The family has always been the heart of this show. The second half of the season scattered the four Parkers across continents and timelines, but “The Whiskey Double, Leave the Bottle” made the always-wise decision to capitalize on what they can do when they’re all put together. Delilah (Ashley Gerasimovich) and Jareb (Liam Carroll) have always been the secret highlights of the show, but as the dynamics of the family have switched, they’ve become far closer to their parents than they were at the series’ start. Delilah fully embracing her teenage years and going toe-to-toe with Robin is a big leap for the series. Still, her “We have to run! The heat’s here!” line is right out of the zany heights of Season 2 and Jareb gleefully holding up his illustration inside the police station montage feels like a spiritual flashback to the opening episodes of the show.

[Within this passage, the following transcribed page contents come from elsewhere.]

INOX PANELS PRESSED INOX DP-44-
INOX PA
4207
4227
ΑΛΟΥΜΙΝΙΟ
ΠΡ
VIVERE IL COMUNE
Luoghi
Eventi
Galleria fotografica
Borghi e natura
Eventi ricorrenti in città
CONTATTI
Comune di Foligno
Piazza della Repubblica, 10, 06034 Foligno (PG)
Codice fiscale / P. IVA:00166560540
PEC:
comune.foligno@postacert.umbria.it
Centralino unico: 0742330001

After a season-long gray area that promised at some point to pay off Edie’s obsession, Nate (Jason Jones) finally figures out the mystery: The near-childbirth Edie is a long-lost child of J.R. and by extension one of Robin’s sisters. The reunited siblings are on hugging terms now, but that will most certainly change once Robin (Natalie Zea) finds out that the father of the baby she’s carrying is one of Nate’s many sperm donations.

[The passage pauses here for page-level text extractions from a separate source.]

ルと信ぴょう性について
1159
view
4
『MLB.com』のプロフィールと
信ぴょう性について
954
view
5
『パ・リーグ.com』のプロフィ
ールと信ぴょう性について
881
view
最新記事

Because of the way the show has always felt the need to one-up itself, “The Detour” has reached a point where a dead body is only a tiny bit shocking. Sleepy sliding down a mountainside (and drawing the wrath of his militia-mates) has become standard operating procedure for a family finally pushed to the brink of not running anymore. That drive to get nuttier is only so sustainable. So rather than find a new remote area to banish the Parkers to, “The Detour” used this finale framework to send away one of their own. Delilah slowly laying the groundwork for her own escape is a Verbal Kint-like bit of trickery, taking the family‘s money and her admirer’s car with her.

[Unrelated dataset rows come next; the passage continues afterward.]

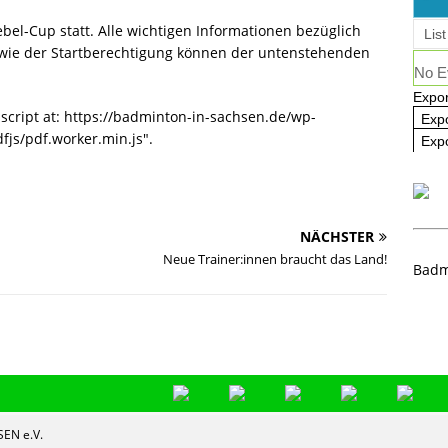
Rangliste U09 und U11
NEWS
ebel-Cup statt. Alle wichtigen Informationen bezüglich
List
owie der Startberechtigung können der untenstehenden
No E
Expor
 script at: https://badminton-in-sachsen.de/wp-
Exp
fjs/pdf.worker.min.js".
Expo
NÄCHSTER
Neue Trainer:innen braucht das Land!
Badm
EN e.V.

Even in past seasons when the Parkers have been forced to go elsewhere, they’ve done so as a unit. Breaking off a vital piece of what makes the show great from the rest of it is a tricky prospect, one that delivers a helpful shake to the show’s status quo. The nice thing about watching “The Detour” is that, even beyond that sense of consistency, everything that surrounded it has always been a haze of outrageous belly laughs. Now that chaos will just be aimed in a new direction.
“The Detour” Season 3 is now available to stream via the TBS app.